Linlithgow instrumental rockers leave you wanting more with their riff-heavy EP, Velociraptor Attractor

Album Review by Pete Wild | 12 Mar 2018
Album title: Velociraptor Attractor EP
Artist: Flux Velociraptor
Label: Self-Released
Release date: 20 Mar

If what you're looking for in your new favourite instrumental rock band is a good hand-off between build-up and energy, Linlithgow three-piece Flux Velociraptor are for you. They can bring the monster riffage without doubt, as you can hear for yourself on EP opener Evolutionists and its immediate neighbour Matter / Antimatter Collision. But they can also do the kind of skewed keyboard straight out of a 70s horror film, colliding with those complicated drum patterns we've all come to expect (and, of course, the monster riffage), that you'll likely catch soundtracking some low budget Rafe Spall-starring gorefest any time soon, in the form of Billy Everyteen.

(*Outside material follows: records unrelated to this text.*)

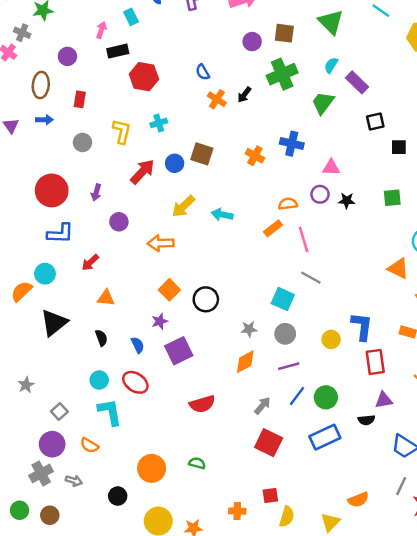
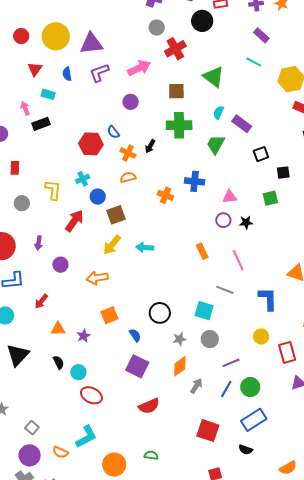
cyan rectangle: (131, 17) -> (48, 94), turned -40
pink arrow: (101, 30) -> (25, 108), turned -32
purple circle: (252, 42) -> (131, 102), moved
green cross: (282, 74) -> (179, 125), turned 30
red hexagon: (144, 77) -> (91, 144), moved
brown square: (202, 154) -> (116, 215), moved, turned -30
blue circle: (175, 163) -> (98, 197), moved
green square: (392, 198) -> (270, 198), moved
orange semicircle: (288, 204) -> (128, 177), moved
orange rectangle: (273, 228) -> (202, 251), moved, turned -70
pink line: (304, 239) -> (238, 260), moved
orange square: (169, 290) -> (109, 315), turned 30
black circle: (206, 299) -> (160, 313), moved
purple star: (160, 321) -> (84, 336), moved
blue L-shape: (362, 326) -> (268, 299), moved
yellow circle: (331, 339) -> (261, 337), moved
blue semicircle: (138, 345) -> (135, 335), moved
purple square: (179, 351) -> (137, 366), moved, turned -30
purple line: (289, 366) -> (231, 363), moved
cyan circle: (99, 380) -> (78, 372), moved
gray arrow: (262, 406) -> (196, 386), moved
cyan L-shape: (110, 412) -> (86, 437), moved, turned 80
black semicircle: (366, 420) -> (246, 450), moved, turned 32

A lot of the credit for their crunchy punching sound has to lay at the door of Gary Clinton who looks after guitar and synths (although full credit for the able support provided by Kenny McCabe on drums and Gary Pycroft on bass), and there are definitely parts of Velociraptor Attractor that function as a showcase for what Clinton can do. This is most evident on They Do Move in Herds which has some ferocious noise twinned with a kind of high-pitched whine that recalls Sabbath-era Ozzy – no mean feat for a vocal-less band.

Tracks like Written by Bono and the Edge show off a keen wit, whilst at the same time veering nicely between that build-up and energy we talked about. And then they finish out, as you'd expect, with their longest track, How to be a Retronaut – which does what all EP-closing tracks should do: leave you wanting more.